Die Geschichtswissenschaft spricht deshalb vom Adelsfeudalismus, einer nicht nur wirtschaftlichen, sondern auch gesellschaftlichen und kulturellen Oberschicht, welche hierarchisch von oben nach unten die gesamte Gesellschaft in Deutschland bis zum Ende des 1. Weltkrieges bestimmt hat.

Im Kampf gegen den Adelsfeudalismus haben liberale bürgerliche Kreise und die Sozialisten als Vertreter der Unterschicht die Demokratie geschaffen.
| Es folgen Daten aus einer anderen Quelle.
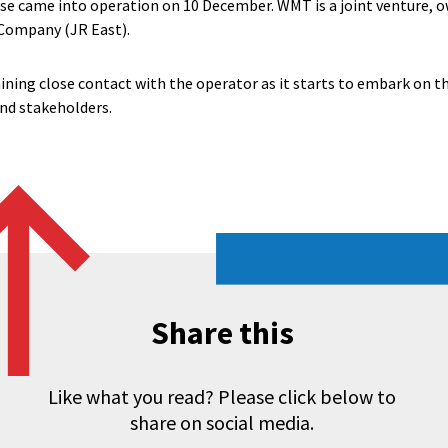
e came into operation on 10 December. WMT is a joint venture, o
 Company (JR East).
ining close contact with the operator as it starts to embark on t
d stakeholders.
Share this
Like what you read? Please click below to
share on social media.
Diese schaffte das "Gottesgnadentum" der Herrscher ebenso ab wie die Vorrechte des Geburtsadels, wollte gesellschaftliche Rechtsgleichheit und wirtschaftliche Chancengleichheit für alle garantieren.

Das Dilemma der modernen Demokratien besteht jedoch darin, dass eine direkte Mitbeteiligung der Bürger wie in der Schweiz bei 80 Millionen Bürgern nicht mehr möglich ist, sondern die Demokratie nur indirekt über gewählte Abgeordnete aufgebaut werden konnte. Diese Abgeordneten wurden jedoch immer weniger persönlich gewählt, sondern als Parteivertreter. Die Parteien wurden auch als parlamentarische Institutionen verankert (Art. 21 GG), so dass in allen modernen Staaten aus der direkten Bürgerdemokratie eine indirekte Parteiendemokratie wurde. Dies hat natürlich zu einer Machtverlagerung zugunsten der Parteiführer über die Geführten und somit zu einer Parteienhierarchie geführt.

Die italienischen Soziologen Pareto und Mosca ³ haben in ihrer Theorie vom "Elitenkreislauf" nachgewiesen, dass nicht nur in Diktaturen und Feudalsystemen, sondern auch in Demokratien immer Führungseliten entstehen (ohne moralische Wertung), welche die Macht in der Hand halten und damit praktisch führen. Durch Wahlen kann in Demokratien ein Elitenwechsel friedlich gestaltet werden, in Diktaturen nur durch Revolutionen.